**What is required**
All lines in the material with the string "Lieferung" should be listed.

**Input data**
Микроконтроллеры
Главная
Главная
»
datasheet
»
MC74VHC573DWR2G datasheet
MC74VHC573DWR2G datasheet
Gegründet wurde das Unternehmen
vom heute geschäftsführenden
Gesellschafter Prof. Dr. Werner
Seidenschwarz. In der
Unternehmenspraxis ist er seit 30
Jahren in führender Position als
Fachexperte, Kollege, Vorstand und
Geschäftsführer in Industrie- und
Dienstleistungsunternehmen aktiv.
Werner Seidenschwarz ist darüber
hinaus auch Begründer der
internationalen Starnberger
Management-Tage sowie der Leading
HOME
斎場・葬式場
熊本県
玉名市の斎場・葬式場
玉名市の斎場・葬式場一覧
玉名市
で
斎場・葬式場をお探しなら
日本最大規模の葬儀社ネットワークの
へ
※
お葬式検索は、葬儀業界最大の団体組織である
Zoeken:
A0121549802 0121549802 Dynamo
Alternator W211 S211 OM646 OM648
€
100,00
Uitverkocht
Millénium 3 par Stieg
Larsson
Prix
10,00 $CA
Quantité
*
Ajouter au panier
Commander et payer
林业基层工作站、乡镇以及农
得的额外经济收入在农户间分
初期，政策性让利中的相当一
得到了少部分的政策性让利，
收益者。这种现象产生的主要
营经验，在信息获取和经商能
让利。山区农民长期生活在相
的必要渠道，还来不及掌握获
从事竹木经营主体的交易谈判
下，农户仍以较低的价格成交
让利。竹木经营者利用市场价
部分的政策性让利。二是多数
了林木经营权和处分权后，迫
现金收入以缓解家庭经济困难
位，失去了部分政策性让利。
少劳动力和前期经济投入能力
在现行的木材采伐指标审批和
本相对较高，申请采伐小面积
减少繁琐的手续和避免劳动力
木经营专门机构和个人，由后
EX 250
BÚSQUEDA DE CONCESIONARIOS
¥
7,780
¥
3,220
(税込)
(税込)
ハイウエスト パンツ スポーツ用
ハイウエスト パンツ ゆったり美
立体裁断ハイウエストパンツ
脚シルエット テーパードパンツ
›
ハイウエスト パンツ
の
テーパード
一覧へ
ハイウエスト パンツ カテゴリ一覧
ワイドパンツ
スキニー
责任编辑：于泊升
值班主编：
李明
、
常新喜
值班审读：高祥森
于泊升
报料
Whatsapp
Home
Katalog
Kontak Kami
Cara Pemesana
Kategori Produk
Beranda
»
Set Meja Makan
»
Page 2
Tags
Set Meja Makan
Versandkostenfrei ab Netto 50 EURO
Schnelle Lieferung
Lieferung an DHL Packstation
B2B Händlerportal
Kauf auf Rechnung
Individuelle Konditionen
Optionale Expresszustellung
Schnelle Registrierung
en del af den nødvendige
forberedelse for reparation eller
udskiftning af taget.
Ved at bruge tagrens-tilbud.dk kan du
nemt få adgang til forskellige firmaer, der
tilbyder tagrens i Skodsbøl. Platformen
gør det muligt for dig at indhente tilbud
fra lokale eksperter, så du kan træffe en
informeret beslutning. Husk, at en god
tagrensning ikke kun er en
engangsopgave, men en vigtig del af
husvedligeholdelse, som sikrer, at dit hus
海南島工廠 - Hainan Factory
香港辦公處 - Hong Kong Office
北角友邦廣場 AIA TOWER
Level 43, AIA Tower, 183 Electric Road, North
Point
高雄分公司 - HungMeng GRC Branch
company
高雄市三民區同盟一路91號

**Reply**
Schnelle Lieferung
Lieferung an DHL Packstation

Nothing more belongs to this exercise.